"""
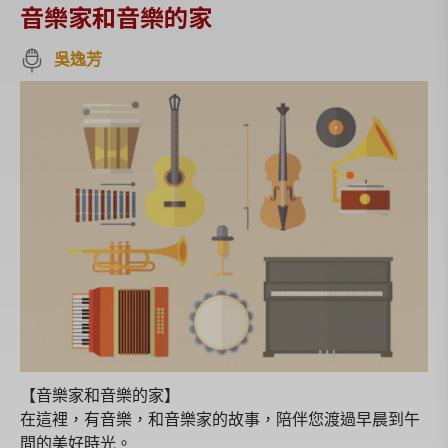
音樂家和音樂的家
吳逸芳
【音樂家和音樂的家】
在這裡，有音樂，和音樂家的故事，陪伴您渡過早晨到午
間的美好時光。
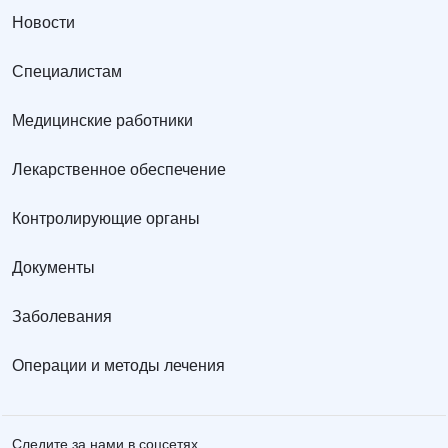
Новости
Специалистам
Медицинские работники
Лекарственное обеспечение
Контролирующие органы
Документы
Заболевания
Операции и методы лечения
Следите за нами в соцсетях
"""
"""
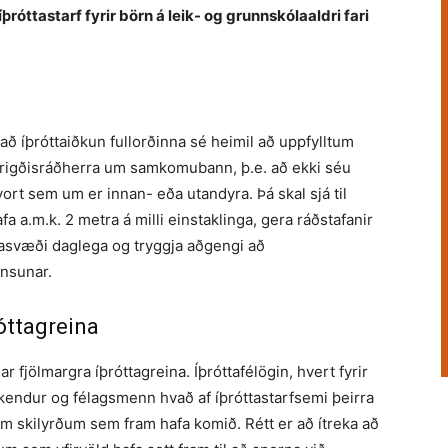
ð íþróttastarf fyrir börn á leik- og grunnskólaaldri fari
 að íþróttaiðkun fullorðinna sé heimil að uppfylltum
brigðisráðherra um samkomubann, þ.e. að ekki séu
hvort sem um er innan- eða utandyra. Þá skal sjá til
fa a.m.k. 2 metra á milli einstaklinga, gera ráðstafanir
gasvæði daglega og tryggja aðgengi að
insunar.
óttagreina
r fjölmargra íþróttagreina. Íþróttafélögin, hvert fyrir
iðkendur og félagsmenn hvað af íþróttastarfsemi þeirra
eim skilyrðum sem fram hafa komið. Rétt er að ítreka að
"""
"""
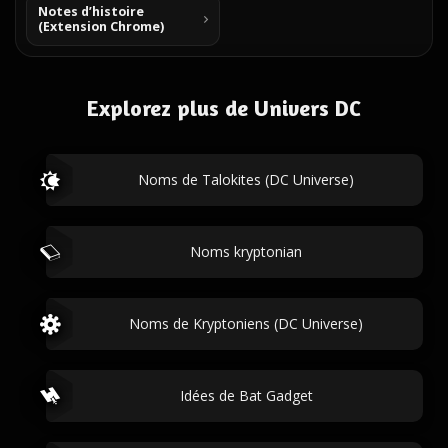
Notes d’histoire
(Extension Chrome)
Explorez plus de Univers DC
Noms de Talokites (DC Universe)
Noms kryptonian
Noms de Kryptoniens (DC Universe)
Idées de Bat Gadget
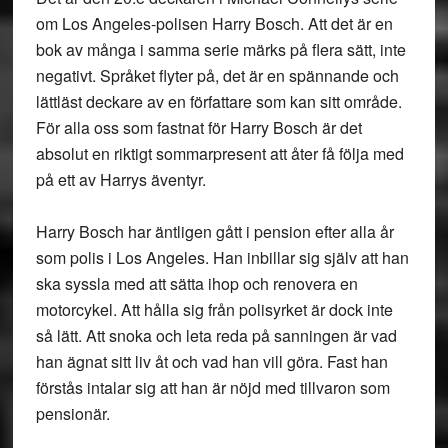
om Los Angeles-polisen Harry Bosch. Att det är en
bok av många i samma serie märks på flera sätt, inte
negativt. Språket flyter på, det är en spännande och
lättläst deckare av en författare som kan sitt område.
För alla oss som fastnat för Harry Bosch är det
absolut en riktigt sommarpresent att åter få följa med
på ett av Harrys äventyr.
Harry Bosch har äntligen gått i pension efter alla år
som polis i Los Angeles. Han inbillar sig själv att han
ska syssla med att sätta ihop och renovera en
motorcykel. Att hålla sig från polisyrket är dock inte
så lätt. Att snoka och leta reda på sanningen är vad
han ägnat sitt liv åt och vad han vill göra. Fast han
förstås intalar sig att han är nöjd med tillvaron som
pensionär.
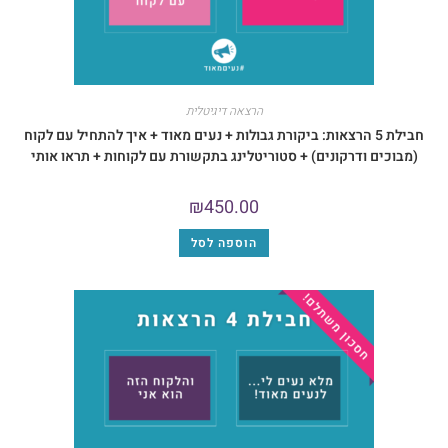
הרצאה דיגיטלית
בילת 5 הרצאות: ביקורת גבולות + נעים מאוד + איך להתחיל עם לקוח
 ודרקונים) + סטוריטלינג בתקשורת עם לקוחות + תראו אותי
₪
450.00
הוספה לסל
"""
THE PROBLEM:
In the data above, find the line with "Контролирующие органы" and the line with "Следите за нами в соцсетях". Retype both, plus every line between them, exactly.

RESULT OF THE TASK:
Контролирующие органы
Документы
Заболевания
Операции и методы лечения
Следите за нами в соцсетях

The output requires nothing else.